Against the background of such limited submissions by both parties to this case, the Panel has undertaken - within its general powers set forth by paragraph 10 of the Rules - some independent Internet research according to which it is reasonable to believe that e.g.: (1) search engine results for the term “Mittal” almost exclusively point to Complainant and its ArcelorMittal Group of Companies, (2) search engine results for the term “Mital” less point to Complainant, but still to its CEO Lakshmi Mittal, (3) Complainant has no presence of its own, but still considerable business in the territory of the Islamic Republic of Iran e.g. through recently increased imports, (4) it is at least not evident that the terms “Mittal” or “Mital” have a meaning e.g. in the Persian language that would make a good faith use of the disputed domain name by Respondent, independent from Complainant’s trademarks and business, somehow plausible.
Therefore, given that the disputed domain name is confusingly similar with Complainant’s MITTAL trademark, that Complainant and its ArcelorMittal Group of companies are obviously well-known and represented through considerable business also in the Islamic Republic of Iran, and that the term “Mital” as it is reflected in the disputed domain name obviously does not refer to Respondent, but rather, if anything, to the family name of Complainant’s CEO, the Panel is willing to accept Complainant’s line of argumentation that Respondent most likely was aware of Complainant and its MITTAL trademark when registering the disputed domain name. Moreover, the term “Mital” apparently has no concrete meaning e.g. in the Persian language that would explain as to why Respondent needed to rely on this term as part of a domain name, which in turn allows to support the finding that the disputed domain name indeed is a typo-squatted version of Complainant’s famous MITTAL trademark. Finally, the fact alone that Respondent so far has not yet made use the disputed domain name does not weigh much importance in the eyes of the Panel since it was registered presumably only very recently on December 18, 2018. Still, the Panel finds it more likely than not given the overall circumstances to this case that Respondent indeed aimed at targeting Complainant’s MITTAL trademark and at profiting from its reputation when registering the disputed domain name. This alone is sufficient under the irDRP - in contrast to the UDRP - to find for bad faith within the larger meaning of paragraph 4(b) of the Policy.
Therefore, the Panel holds that Complainant has also satisfied the third element under the Policy as set forth by paragraph 4(a)(iii).

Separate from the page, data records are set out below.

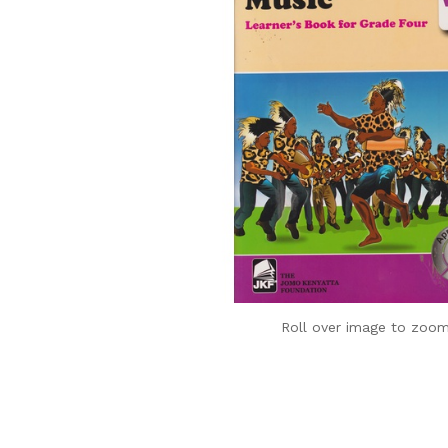
Roll over image to zoom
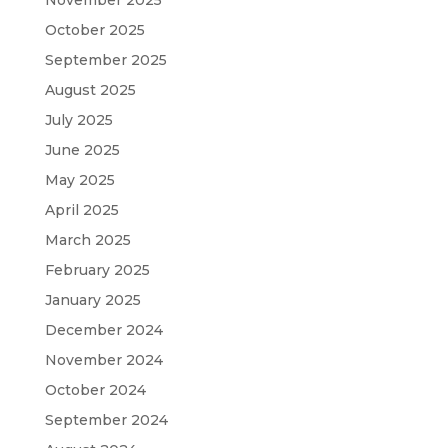
October 2025
September 2025
August 2025
July 2025
June 2025
May 2025
April 2025
March 2025
February 2025
January 2025
December 2024
November 2024
October 2024
September 2024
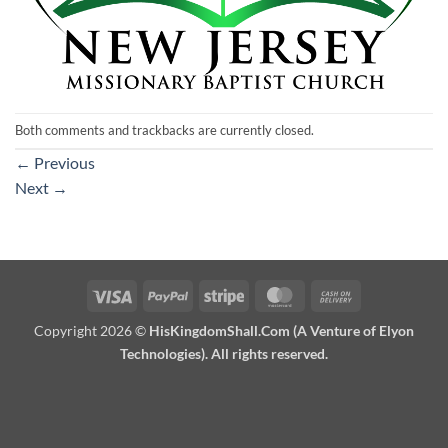
Both comments and trackbacks are currently closed.
←
Previous
Next
→
Visa
PayPal
Stripe
MasterCard
Cash
On
Copyright 2026 ©
HisKingdomShall.Com (A Venture of Elyon
Delivery
Technologies). All rights reserved.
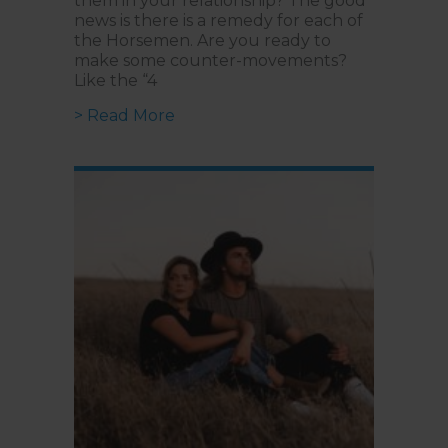
them in your relationship? The good
news is there is a remedy for each of
the Horsemen. Are you ready to
make some counter-movements?
Like the “4
about Is your Relationship Breakin
> Read More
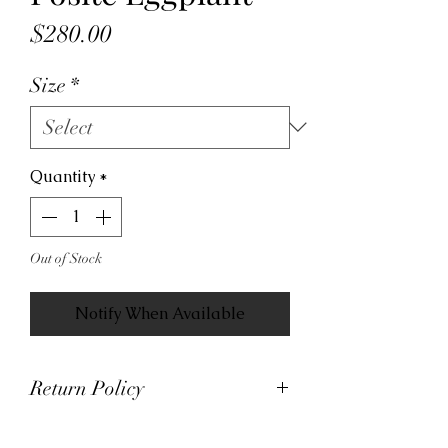
Price
$280.00
Size
*
Quantity
*
Out of Stock
Notify When Available
Return Policy
At Viva La Kicks, we want our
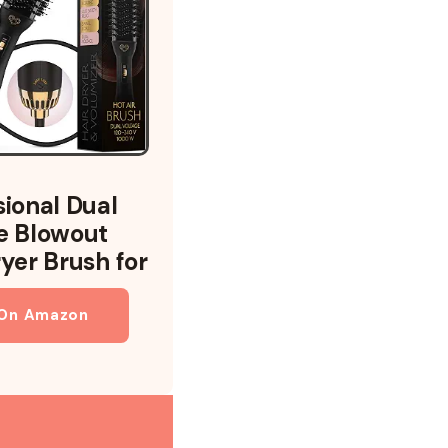
sional Dual
e Blowout
ryer Brush for
 On Amazon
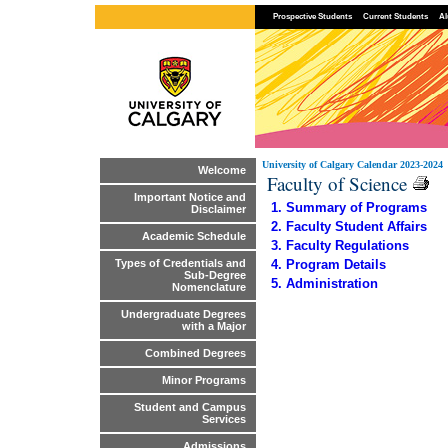
Prospective Students
Current Students
Al
University of Calgary Calendar 2023-2024
Welcome
Faculty of Science
Important Notice and
1. Summary of Programs
Disclaimer
2. Faculty Student Affairs
Academic Schedule
3. Faculty Regulations
4. Program Details
Types of Credentials and
Sub-Degree
5. Administration
Nomenclature
Undergraduate Degrees
with a Major
Combined Degrees
Minor Programs
Student and Campus
Services
Admissions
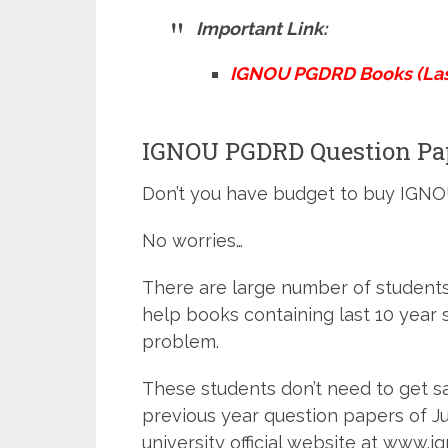
Important Link:
IGNOU PGDRD Books (Last
IGNOU PGDRD Question Pape
Don’t you have budget to buy IGN
No worries…
There are large number of studen
help books containing last 10 year 
problem.
These students don’t need to get 
previous year question papers of 
university official website at www.ig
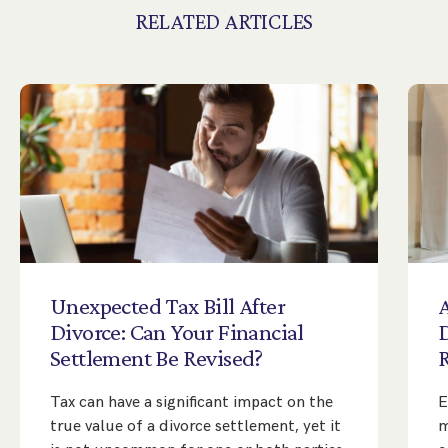
RELATED ARTICLES
Unexpected
Tax
Bill
After
A
Divorce:
Can
Your
Financial
Settlement
Be
Revised?
Tax can have a significant impact on the
E
true value of a divorce settlement, yet it
m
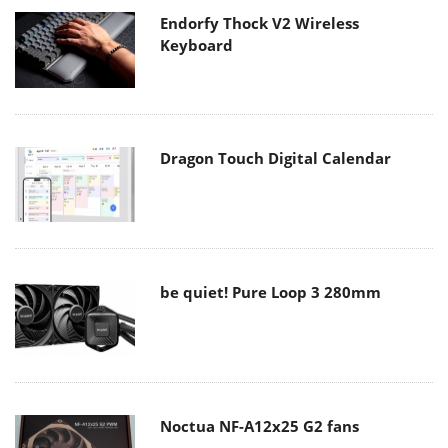
Endorfy Thock V2 Wireless
Keyboard
Dragon Touch Digital Calendar
be quiet! Pure Loop 3 280mm
Noctua NF-A12x25 G2 fans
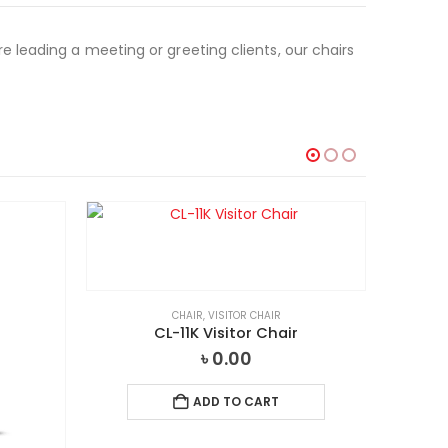
 leading a meeting or greeting clients, our chairs
CHAIR
,
VISITOR CHAIR
CL-11K Visitor Chair
৳
0.00
ADD TO CART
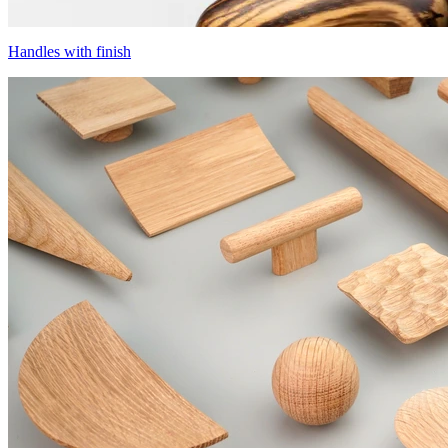
Handles with finish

For the foregoing reasons, in accordance with paragraphs 4(i) of the Policy and 15 of the Rules, the Panel orders that the disputed domain name <mital.ir> be transferred to Complainant.
Stephanie G. Hartung
Date: February 26, 2019
1 The Panel follows prior decisions under the irDRP and, given the similarities between the irDRP and UDRP, finds it appropriate to apply UDRP jurisprudence, including reference to the WIPO Overview of WIPO Panel Views on Selected UDRP Questions, Third Edition. See Inter IKEA Systems BV (IISBV) v. Mohammadreza Mohammadian, WIPO Case No. DIR2018-0003.